5.81 The NDIS Act currently provides that the CEO of the NDIA may appoint a plan nominee or a correspondence nominee at the request of the participant, or on the initiative of the CEO.[78] The CEO of the NDIA must take into account several factors in determining whether to appoint a particular nominee.[79] In addition, the CEO has the power to make an appointment for a particular period[80] and power to limit the scope of the appointment.[81] The Rules provide that:
It is only in rare and exceptional cases that the CEO will find it necessary to appoint a nominee for a participant who has not requested that an appointment be made. In appointing a nominee in such circumstances, the CEO will have regard to the participant’s wishes and the participant’s circumstances (including their formal and informal support networks).[82]
5.82 This general principle is expanded upon in r 3.14, which provides that the CEO, when deciding to appoint a nominee must:
(a) consult with the participant; and
(b) have regard to the following:
(i) whether the participant would be able to participate effectively in the NDIS without having a nominee appointed;
(ii) the principle that a nominee should be appointed only when necessary, as a last resort, and subject to appropriate safeguards;
(iii) whether the participant has a court-appointed decision-maker or a participant-appointed decision-maker;
(iv) whether the participant has supportive relationships, friendships or connections with others that could be:
(A) relied on or strengthened to assist the participant to make their own decisions; or
(B) improved by appointment of an appropriate person as a nominee;
(v) any relevant views of:
(A) the participant; and
(B) any person (including a carer) who assists the participant to manage their day-to-day activities and make decisions; and
(C) any court-appointed decision-maker or participant-appointed decision-maker.

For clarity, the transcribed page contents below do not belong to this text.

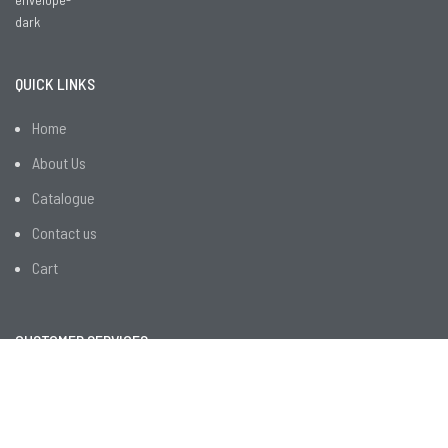
QUICK LINKS
Home
About Us
Catalogue
Contact us
Cart
CUSTOMER SERVICES
R&D
Employee Facilities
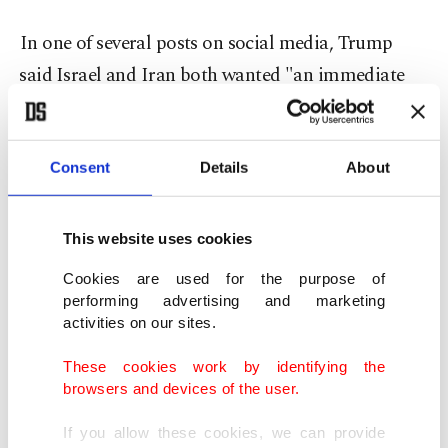
In one of several posts on social media, Trump
⁠said ⁠Israel and Iran both wanted "an immediate
CEASEFIRE! Final negotiations on 'Peace' are
proceeding, subject to ignorance or stupidity
getting in its way." He added that a U.S. blockade
Consent
Details
About
of Iranian ports would remain in place till a final
deal was reached.
This website uses cookies
Cookies are used for the purpose of
An Israeli official said Trump had spoken to Prime
performing advertising and marketing
Minister Benjamin Netanyahu Monday.
activities on our sites.
These cookies work by identifying the
Earlier Monday, an Israeli military official said
browsers and devices of the user.
Israel was prepared for a range of options for
If you allow these cookies, we can provide
military strikes against Iran, from several days to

5.83 Rule 3.14 requires that the decision is taken with regard to the wishes of the applicant and in the context of available supports. The Rules also provide that
An example of a circumstance in which a nominee might be appointed without a request from the participant is where the CEO considers that the participant needs a nominee, but is unable to request appointment himself or herself, even with support. In such circumstances, the initiative might come from a carer or other person who offers to be the nominee.[83]
5.84 Stakeholders expressed concern about provisions that enable the CEO or delegate to appoint a nominee on the initiative of the agency, rather than at the request of the participant.[84] DANA, for example, submitted that the power is ‘largely unfettered’ and gives the CEO or delegate
considerable freedom to appoint or cancel appointment of a nominee with or without the agreement of the participant or respect for the participant’s wishes, with or without regard for any existing guardianship, power of attorney or other substitute decision-making arrangement for the participant, and most importantly with or without first seeking to support and enable the participant to make the required decisions for him/her-self. This appointment power appears to give little regard to enabling the decision-making capacity of participants.[85]
5.85 Similarly, the National Association of Community Legal Centres submitted the current provisions give the agency ‘considerable power’ to appoint a nominee and do not require ‘consideration or facilitation of the decision-making capability of the person with disability’—and that such provisions should not be replicated under the Commonwealth decision-making model.[86]